Unclaimed Goods is a 1918 American silent Western comedy film directed by Rollin S. Sturgeon and written by Gardner Hunting and Johnston McCulley. The film stars Vivian Martin, Harrison Ford, Casson Ferguson, George A. McDaniel, Dick La Reno, and George Kunkel. The film was released on April 14, 1918, by Paramount Pictures. It is not known whether the film currently survives.

==Plot==
A Wells Fargo & Co. express agent has to determine what to do with an unusual shipment that has arrived at his office. The girl's father is being held prisoner by the villain, who is making a claim for the girl. The agent saves the day and claims the "goods" for himself.

==Cast==
- Vivian Martin as Betsey Burke
- Harrison Ford as Danny Donegan
- Casson Ferguson as Cocopah Kid
- George A. McDaniel as 'Gentleman Joe' Slade (credited as George McDaniel)
- Dick La Reno as Sheriff Bill Burke
- George Kunkel as Uncle "Place Jim" Murphy
- Carmen Phillips as Idaho Ina
- Anne Schaefer as Mrs. Ryal (credited as Ann Schaefer)

==Reception==
Like many American films of the time, Unclaimed Goods was subject to cuts by city and state film censorship boards.
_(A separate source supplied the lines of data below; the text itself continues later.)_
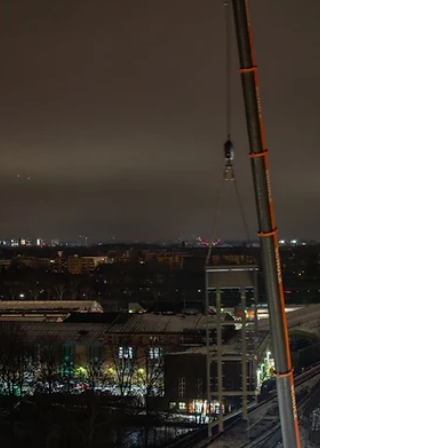
highlighting precision lifting in dense urban
environments.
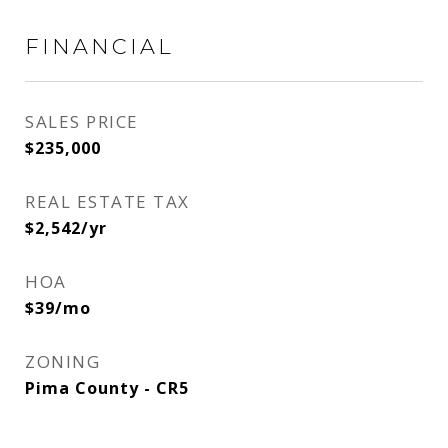
FINANCIAL
SALES PRICE
$235,000
REAL ESTATE TAX
$2,542/yr
HOA
$39/mo
ZONING
Pima County - CR5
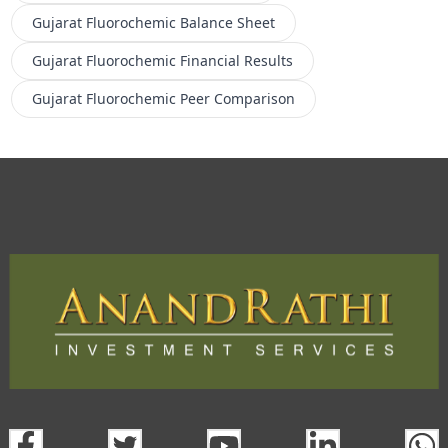
Gujarat Fluorochemic
Balance Sheet
Gujarat Fluorochemic
Financial Results
Gujarat Fluorochemic
Peer Comparison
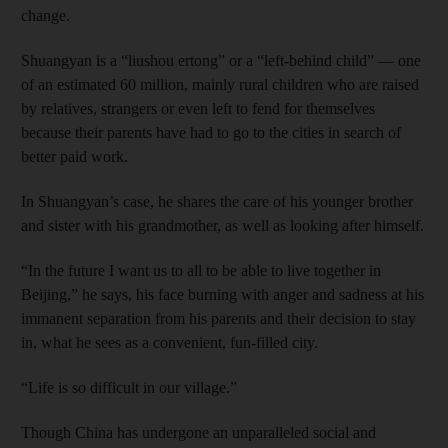
change.
Shuangyan is a “liushou ertong” or a “left-behind child” — one
of an estimated 60 million, mainly rural children who are raised
by relatives, strangers or even left to fend for themselves
because their parents have had to go to the cities in search of
better paid work.
In Shuangyan’s case, he shares the care of his younger brother
and sister with his grandmother, as well as looking after himself.
“In the future I want us to all to be able to live together in
Beijing,” he says, his face burning with anger and sadness at his
immanent separation from his parents and their decision to stay
in, what he sees as a convenient, fun-filled city.
“Life is so difficult in our village.”
Though China has undergone an unparalleled social and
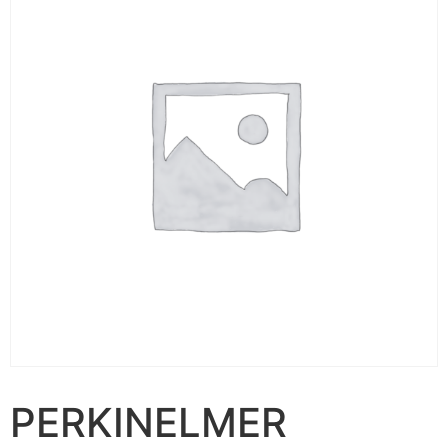
PERKINELMER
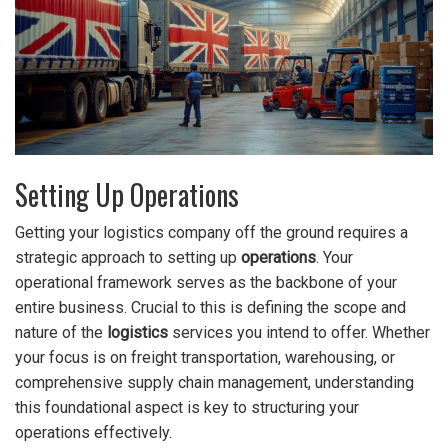
Setting Up Operations
Getting your logistics company off the ground requires a
strategic approach to setting up
operations
. Your
operational framework serves as the backbone of your
entire business. Crucial to this is defining the scope and
nature of the
logistics
services you intend to offer. Whether
your focus is on freight transportation, warehousing, or
comprehensive supply chain management, understanding
this foundational aspect is key to structuring your
operations effectively.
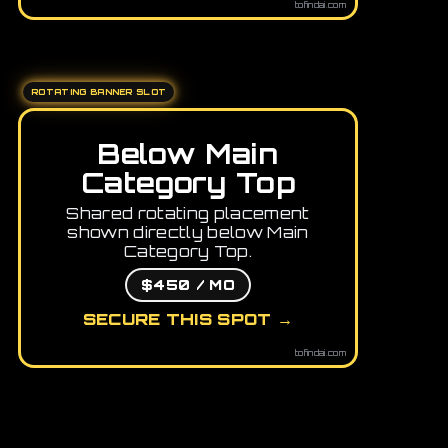
tofindai.com
ROTATING BANNER SLOT
Below Main
Category Top
Shared rotating placement
shown directly below Main
Category Top.
$450 / MO
SECURE THIS SPOT →
tofindai.com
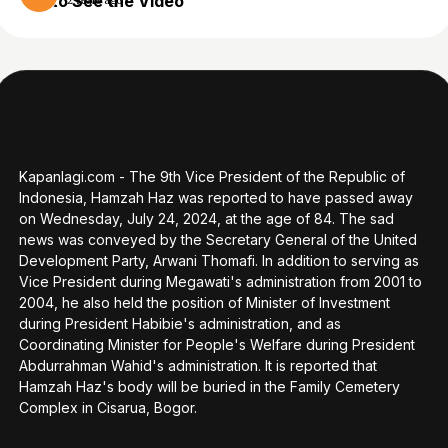
to See the Video
2 years ago
Kapanlagi.com - The 9th Vice President of the Republic of
Indonesia, Hamzah Haz was reported to have passed away
on Wednesday, July 24, 2024, at the age of 84. The sad
news was conveyed by the Secretary General of the United
Development Party, Arwani Thomafi. In addition to serving as
Vice President during Megawati's administration from 2001 to
2004, he also held the position of Minister of Investment
during President Habibie's administration, and as
Coordinating Minister for People's Welfare during President
Abdurrahman Wahid's administration. It is reported that
Hamzah Haz's body will be buried in the Family Cemetery
Complex in Cisarua, Bogor.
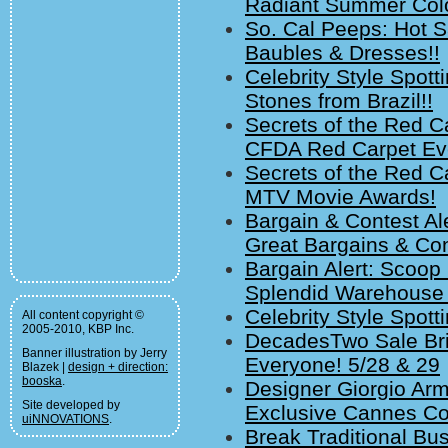
Radiant Summer Colo
So. Cal Peeps: Hot S
Baubles & Dresses!!
Celebrity Style Spot
Stones from Brazil!!
Secrets of the Red Ca
CFDA Red Carpet Ev
Secrets of the Red C
MTV Movie Awards!
Bargain & Contest A
Great Bargains & Co
Bargain Alert: Scoop
Splendid Warehouse 
Celebrity Style Spott
All content copyright ©
2005-2010, KBP Inc.
DecadesTwo Sale Brin
Banner illustration by Jerry
Everyone! 5/28 & 29
Blazek |
design + direction:
booska
.
Designer Giorgio Arm
Site developed by
Exclusive Cannes Coc
uiNNOVATIONS
.
Break Traditional Bu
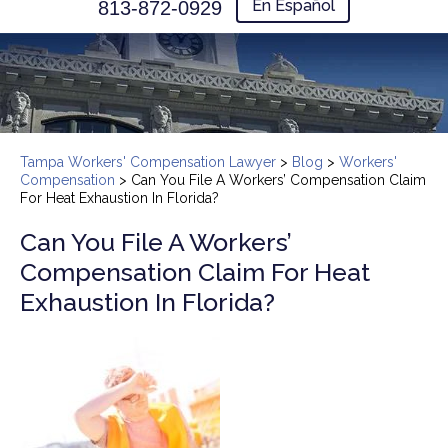
En Español
813-872-0929
Tampa Workers' Compensation Lawyer
>
Blog
>
Workers'
Compensation
>
Can You File A Workers’ Compensation Claim
For Heat Exhaustion In Florida?
Can You File A Workers’
Compensation Claim For Heat
Exhaustion In Florida?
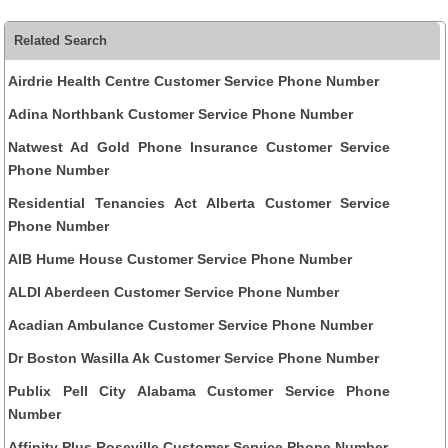
Related Search
Airdrie Health Centre Customer Service Phone Number
Adina Northbank Customer Service Phone Number
Natwest Ad Gold Phone Insurance Customer Service
Phone Number
Residential Tenancies Act Alberta Customer Service
Phone Number
AIB Hume House Customer Service Phone Number
ALDI Aberdeen Customer Service Phone Number
Acadian Ambulance Customer Service Phone Number
Dr Boston Wasilla Ak Customer Service Phone Number
Publix Pell City Alabama Customer Service Phone
Number
Affinity Plus Roseville Customer Service Phone Number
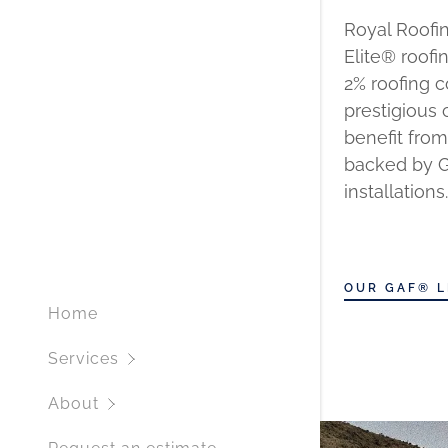
Royal Roofin
Elite® roofi
2% roofing 
prestigious 
benefit from
backed by GA
installations.
OUR GAF® L
Home
Services
About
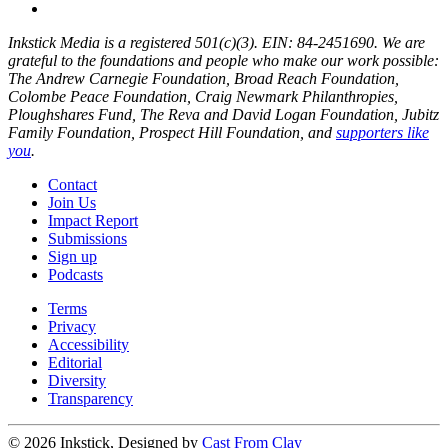
Inkstick Media is a registered 501(c)(3). EIN: 84-2451690. We are
grateful to the foundations and people who make our work possible:
The Andrew Carnegie Foundation, Broad Reach Foundation,
Colombe Peace Foundation, Craig Newmark Philanthropies,
Ploughshares Fund, The Reva and David Logan Foundation, Jubitz
Family Foundation, Prospect Hill Foundation, and
supporters like
you
.
Contact
Join Us
Impact Report
Submissions
Sign up
Podcasts
Terms
Privacy
Accessibility
Editorial
Diversity
Transparency
© 2026 Inkstick, Designed by
Cast From Clay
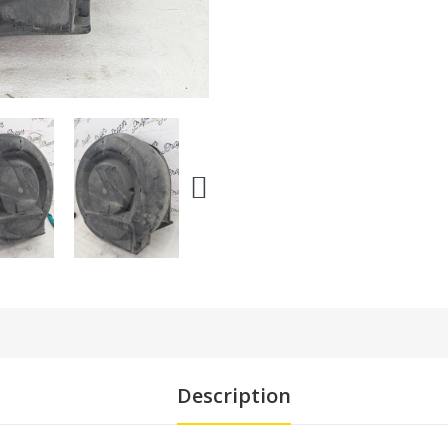
Description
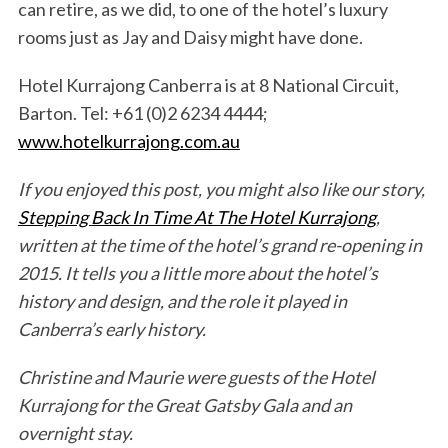
can retire, as we did, to one of the hotel’s luxury
rooms just as Jay and Daisy might have done.
Hotel Kurrajong Canberra is at 8 National Circuit,
Barton. Tel: +61 (0)2 6234 4444;
www.hotelkurrajong.com.au
If you enjoyed this post, you might also like our story,
Stepping Back In Time At The Hotel Kurrajong
,
written at the time of the hotel’s grand re-opening in
2015. It tells you a little more about the hotel’s
history and design, and the role it played in
Canberra’s early history.
Christine and Maurie were guests of the Hotel
Kurrajong for the Great Gatsby Gala and an
overnight stay.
For example, the Chicago Board of Censors conducted two reviews and required cuts, in Reel 1, of the first train scene showing the "Cocopah Kid" robbing the express messenger with gun, Reel 2, two scenes in saloon showing young woman plying Cocopah Kid with drink, the intertitle "Go on back — you got him hooked", two scenes of Slade in saloon threatening Burke with gun, first long and three gambling scenes to include cheating, Slade shooting Cocopah Kid, two scenes of Slade and gang forcing Murphy towards saloon at point of gun, Slade's men searching man's pocket for gun, three scenes of young women at bar in saloon, scene of young woman in foreground with slit skirt, Reel 4, the intertitle "So the auction thing goes and the maverick will belong to me", flash scene of young woman in low cut gown standing near men, Cocopah Kid threatening and shooting messenger, express agent slugging guard, Reel 5, five saloon scenes with women at bar, woman in background drinking, saloon scene of Slade holding up Cocopah Kid and shooting him, Slade falling outside saloon door after being shot, entire scene of Burke on road shooting guard and guard falling, and three scenes of gang shooting at Burke.